▸ Goal of the exercise
Every entry is to be reproduced word for word, but the images are not.

▸ Material for this exercise

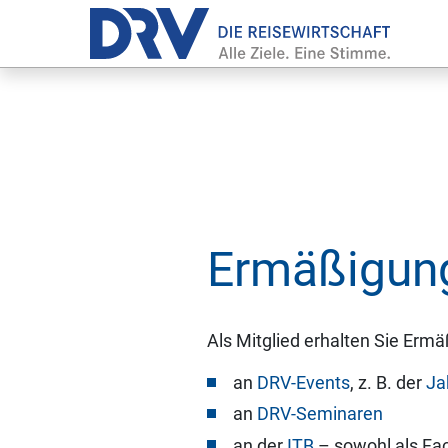
Er­mä­ßi­gun
Als Mitglied erhalten Sie Erm
an
DRV-Events
, z. B. der
Ja
an
DRV-Seminaren
an der
ITB
– sowohl als Fa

▸ Result for this exercise
Er­mä­ßi­gun
Als Mitglied erhalten Sie Erm
an
DRV-Events
, z. B. der
Ja
an
DRV-Seminaren
an der
ITB
– sowohl als Fa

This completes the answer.